A combined abomination of Nayak (Satyajit Ray, 1966) and Ijazat (Gulzar, 1988), Praktan is atrociously anti-modern, anti-woman and anti-intellect. While the narrative is literally carried forward by the moving train, much of the backstory is presented in the series of flashbacks as Sudipa recalls her married life with Ujaan. And to cut a long story short, Ujaan is one of the most obnoxious characters one has encountered in a long time. He is a patriarchal male chauvinist pig if there was ever one! His drive to control every aspect of his wife’s life, perhaps stemming out from his weak sexual prowess as alleged by Sudipa, put their marriage on the rocks right from the word go. When he realizes that Sudipa is planning a visit to her father, he creates a massive issue not so much about her leaving but the fact that she dared to buy her own tickets. He often returns home 3-4 days later owing to pressures at work but when Sudipa is a couple of hours late or getting a promotion, he immediately alleges that she is sleeping with her boss. And then there is the mother-in-law and the family with their ultra-conservative ideals, which prohibits Sudipa from wearing certain, dresses, speaking in a certain manner or ever sneaking out to the terrace to have a smoke. And the final nail in the coffin was driven when the mother-in-law, out of her superstitious beliefs, wanted to keep Sudipa’s pregnancy a secret and made her go about doing all the usual chores which resulted in a miscarriage! One has seldom seen an urban woman in a contemporary Bengali film in such plight!

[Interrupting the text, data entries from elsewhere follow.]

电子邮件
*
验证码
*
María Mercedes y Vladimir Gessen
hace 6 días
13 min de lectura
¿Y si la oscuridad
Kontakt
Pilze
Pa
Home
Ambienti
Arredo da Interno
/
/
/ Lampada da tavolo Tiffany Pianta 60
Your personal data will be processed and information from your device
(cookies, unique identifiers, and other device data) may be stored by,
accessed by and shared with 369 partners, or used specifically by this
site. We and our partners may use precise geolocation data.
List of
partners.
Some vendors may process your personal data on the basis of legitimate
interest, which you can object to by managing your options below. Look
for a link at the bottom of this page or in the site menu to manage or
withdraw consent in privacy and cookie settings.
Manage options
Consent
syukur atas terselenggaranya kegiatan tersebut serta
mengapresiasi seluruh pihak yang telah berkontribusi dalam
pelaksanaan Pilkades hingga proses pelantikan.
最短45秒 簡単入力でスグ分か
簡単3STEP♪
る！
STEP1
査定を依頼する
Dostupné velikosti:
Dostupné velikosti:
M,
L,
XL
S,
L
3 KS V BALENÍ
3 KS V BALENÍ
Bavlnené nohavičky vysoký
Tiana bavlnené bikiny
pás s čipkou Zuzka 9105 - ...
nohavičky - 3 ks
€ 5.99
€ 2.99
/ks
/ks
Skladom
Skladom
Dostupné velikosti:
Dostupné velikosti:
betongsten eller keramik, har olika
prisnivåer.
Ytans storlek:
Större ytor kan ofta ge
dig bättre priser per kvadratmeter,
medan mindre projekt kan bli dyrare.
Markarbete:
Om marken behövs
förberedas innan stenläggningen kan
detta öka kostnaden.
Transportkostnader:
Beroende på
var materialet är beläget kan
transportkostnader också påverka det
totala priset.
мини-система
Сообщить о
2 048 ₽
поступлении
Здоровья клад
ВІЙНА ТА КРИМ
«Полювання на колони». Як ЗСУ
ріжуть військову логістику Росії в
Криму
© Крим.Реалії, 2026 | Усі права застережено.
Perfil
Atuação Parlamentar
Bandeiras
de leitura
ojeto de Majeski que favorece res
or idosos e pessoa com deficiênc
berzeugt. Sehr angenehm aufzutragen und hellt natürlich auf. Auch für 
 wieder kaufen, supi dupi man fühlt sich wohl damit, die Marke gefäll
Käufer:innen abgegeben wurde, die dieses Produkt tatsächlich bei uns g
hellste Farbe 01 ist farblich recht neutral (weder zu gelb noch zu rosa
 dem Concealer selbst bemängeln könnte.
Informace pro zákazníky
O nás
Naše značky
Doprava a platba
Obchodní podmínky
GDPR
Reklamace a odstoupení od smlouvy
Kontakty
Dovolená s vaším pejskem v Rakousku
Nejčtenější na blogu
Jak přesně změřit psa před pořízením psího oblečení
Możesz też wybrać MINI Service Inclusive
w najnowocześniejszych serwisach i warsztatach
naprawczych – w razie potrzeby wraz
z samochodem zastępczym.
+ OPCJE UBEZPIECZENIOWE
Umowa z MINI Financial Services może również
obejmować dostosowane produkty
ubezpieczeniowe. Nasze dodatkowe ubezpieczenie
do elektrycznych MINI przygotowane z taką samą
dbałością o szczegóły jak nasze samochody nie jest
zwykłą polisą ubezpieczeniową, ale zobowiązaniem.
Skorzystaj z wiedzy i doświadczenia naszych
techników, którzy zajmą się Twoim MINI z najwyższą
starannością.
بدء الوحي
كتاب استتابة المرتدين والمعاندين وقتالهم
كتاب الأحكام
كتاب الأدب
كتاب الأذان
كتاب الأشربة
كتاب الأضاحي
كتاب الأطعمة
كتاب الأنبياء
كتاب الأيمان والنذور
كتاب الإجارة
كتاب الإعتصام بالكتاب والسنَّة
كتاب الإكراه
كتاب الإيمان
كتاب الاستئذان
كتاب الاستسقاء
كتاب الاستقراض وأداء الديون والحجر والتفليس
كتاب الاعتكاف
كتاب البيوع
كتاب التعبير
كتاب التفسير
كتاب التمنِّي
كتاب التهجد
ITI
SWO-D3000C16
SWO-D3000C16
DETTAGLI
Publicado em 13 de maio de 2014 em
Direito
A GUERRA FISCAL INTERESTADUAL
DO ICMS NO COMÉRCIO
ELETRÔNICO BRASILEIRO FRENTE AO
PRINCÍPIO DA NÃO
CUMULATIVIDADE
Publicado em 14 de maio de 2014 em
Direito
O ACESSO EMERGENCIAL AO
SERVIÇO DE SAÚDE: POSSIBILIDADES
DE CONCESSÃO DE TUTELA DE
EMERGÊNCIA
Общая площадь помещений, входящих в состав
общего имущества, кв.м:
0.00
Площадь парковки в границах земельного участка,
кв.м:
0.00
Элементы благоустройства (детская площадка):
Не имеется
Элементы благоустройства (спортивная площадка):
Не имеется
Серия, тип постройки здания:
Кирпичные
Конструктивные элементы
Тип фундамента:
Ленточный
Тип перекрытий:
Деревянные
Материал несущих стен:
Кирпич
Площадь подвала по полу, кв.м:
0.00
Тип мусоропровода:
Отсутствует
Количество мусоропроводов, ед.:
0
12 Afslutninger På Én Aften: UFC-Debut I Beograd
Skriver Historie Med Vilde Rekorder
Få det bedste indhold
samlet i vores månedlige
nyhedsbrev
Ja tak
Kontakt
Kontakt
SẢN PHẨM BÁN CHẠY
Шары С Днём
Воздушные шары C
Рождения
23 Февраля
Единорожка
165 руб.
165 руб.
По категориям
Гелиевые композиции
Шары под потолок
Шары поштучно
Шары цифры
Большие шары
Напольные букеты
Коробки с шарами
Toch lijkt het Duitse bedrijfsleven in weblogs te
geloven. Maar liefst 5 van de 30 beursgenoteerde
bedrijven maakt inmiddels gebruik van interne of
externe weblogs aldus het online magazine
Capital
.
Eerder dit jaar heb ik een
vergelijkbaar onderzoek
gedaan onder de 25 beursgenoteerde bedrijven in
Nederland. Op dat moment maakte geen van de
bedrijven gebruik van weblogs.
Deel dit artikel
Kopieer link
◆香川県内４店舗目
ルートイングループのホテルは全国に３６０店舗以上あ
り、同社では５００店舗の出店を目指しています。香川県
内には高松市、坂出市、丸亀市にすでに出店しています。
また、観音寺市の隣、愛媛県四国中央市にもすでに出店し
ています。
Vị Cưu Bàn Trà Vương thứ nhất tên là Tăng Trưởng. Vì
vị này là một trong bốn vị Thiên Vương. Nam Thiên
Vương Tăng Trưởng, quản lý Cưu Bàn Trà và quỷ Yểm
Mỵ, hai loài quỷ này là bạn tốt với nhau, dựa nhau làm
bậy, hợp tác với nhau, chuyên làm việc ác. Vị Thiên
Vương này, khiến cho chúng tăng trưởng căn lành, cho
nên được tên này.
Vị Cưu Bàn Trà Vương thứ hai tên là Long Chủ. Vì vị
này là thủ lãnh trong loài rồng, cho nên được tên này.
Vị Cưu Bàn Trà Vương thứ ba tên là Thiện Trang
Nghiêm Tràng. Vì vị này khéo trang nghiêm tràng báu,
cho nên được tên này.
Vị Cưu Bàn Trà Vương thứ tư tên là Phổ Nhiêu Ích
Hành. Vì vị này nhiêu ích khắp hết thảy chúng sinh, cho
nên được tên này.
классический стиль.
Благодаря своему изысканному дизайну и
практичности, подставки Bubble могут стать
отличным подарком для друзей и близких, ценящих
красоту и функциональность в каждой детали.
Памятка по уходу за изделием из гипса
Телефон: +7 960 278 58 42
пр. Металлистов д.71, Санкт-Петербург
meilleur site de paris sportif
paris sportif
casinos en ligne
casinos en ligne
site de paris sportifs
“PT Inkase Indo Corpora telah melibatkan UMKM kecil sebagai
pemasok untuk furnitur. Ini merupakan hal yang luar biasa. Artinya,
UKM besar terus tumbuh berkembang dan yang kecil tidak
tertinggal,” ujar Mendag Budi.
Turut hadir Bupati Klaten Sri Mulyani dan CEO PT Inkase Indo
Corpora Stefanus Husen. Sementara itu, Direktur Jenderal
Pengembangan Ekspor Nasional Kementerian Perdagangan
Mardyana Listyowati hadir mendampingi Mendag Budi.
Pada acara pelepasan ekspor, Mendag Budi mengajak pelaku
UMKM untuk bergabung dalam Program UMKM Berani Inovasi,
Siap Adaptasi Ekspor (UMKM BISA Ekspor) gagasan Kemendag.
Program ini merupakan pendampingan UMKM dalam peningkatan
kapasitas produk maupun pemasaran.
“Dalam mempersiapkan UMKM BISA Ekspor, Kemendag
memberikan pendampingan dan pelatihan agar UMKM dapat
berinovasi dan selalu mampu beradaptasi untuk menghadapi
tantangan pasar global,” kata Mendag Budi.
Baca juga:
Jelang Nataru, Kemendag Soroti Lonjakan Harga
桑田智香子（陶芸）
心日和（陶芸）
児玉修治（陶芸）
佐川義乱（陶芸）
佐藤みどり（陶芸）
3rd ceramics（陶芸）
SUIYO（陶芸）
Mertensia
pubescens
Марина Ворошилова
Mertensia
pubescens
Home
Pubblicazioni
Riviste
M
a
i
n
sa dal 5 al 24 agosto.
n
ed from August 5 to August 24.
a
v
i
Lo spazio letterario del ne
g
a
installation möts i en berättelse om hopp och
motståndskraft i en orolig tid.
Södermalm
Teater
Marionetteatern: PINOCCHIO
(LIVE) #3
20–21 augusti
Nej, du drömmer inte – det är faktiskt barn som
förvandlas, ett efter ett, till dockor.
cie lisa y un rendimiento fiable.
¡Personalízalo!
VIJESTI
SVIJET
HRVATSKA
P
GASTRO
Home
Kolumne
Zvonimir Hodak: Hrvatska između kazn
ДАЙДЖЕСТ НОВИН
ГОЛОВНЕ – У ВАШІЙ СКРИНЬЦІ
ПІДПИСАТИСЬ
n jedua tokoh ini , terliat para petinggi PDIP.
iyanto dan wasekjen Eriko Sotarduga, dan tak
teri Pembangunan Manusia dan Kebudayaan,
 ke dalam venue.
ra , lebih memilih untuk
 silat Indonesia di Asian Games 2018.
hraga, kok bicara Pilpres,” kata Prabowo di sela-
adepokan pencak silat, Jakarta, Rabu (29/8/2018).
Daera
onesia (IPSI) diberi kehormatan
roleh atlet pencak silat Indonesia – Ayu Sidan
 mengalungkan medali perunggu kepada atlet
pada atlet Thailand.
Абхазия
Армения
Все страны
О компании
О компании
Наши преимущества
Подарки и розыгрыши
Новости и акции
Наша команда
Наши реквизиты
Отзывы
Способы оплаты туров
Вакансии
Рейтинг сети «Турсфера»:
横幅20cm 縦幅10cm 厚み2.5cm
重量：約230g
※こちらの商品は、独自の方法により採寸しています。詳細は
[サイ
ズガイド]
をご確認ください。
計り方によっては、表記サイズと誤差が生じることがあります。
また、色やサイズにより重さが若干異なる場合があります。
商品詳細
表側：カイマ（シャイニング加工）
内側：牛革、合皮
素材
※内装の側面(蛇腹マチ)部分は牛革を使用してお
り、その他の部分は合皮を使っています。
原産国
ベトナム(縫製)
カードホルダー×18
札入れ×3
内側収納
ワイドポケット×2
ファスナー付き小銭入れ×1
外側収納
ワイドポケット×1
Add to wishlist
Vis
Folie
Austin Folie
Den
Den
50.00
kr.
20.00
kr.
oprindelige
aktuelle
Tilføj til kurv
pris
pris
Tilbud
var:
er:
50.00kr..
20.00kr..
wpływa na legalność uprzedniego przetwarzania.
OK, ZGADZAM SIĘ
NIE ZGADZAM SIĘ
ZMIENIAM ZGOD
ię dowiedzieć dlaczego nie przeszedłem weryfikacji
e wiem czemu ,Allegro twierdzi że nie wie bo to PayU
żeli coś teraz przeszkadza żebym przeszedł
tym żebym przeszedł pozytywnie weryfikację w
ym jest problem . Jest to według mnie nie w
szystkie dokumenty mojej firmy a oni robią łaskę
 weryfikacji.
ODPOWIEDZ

And contrapuntal to Sudipa, the film flaunts Malini, the ideal wife who had made a success out of her marriage. Clearly an asexual being, she proudly flaunts limited education, manipulation of the in-laws and low taste in art! As she keeps on about her successful marriage, the entire film turns into a trial for Sudipa for coming out of her own. The film keeps persecuting till it is one step away from crucifying her, inflicting unspeakable cruelties on a woman’s psyche who had an opinion of her own and made some choices accordingly. And very predictably it manages to arrive at the Sanghi discourse when Malini says “for a married woman, compromises are the essential steps to victory” or something like that. Wow! Full marks of misogyny…. slow clap!

Praktan also has a few sub-plots about the characters in the other coupes. One of them is about an elderly couple played by Soumitra Chatterjee and Sabitri Chatterjee. Another coupe is occupied by a band of musicians played by their real life counterparts, Anindya, Upal, Anupam and Surajit. And the final one is occupied by a honeymoon couple played Biswanath Basu and Manali Dey. This last one managed to generate a few well-timed laughs thanks to Biswanath’s acting skills. Other than that all of these strands are highly under developed and redundant, adding nothing to the film. The only thing they perhaps managed in contributing is to turn the entire compartment into a metaphor of the contemporary culture with fair share of Nostalgia, Bangla Band and Mega serials, if one can consider the train to be a notion of Bangaliyana itself.

PS: The review is glaringly lacking in cinematic aspects. Unfortunately, so was the film!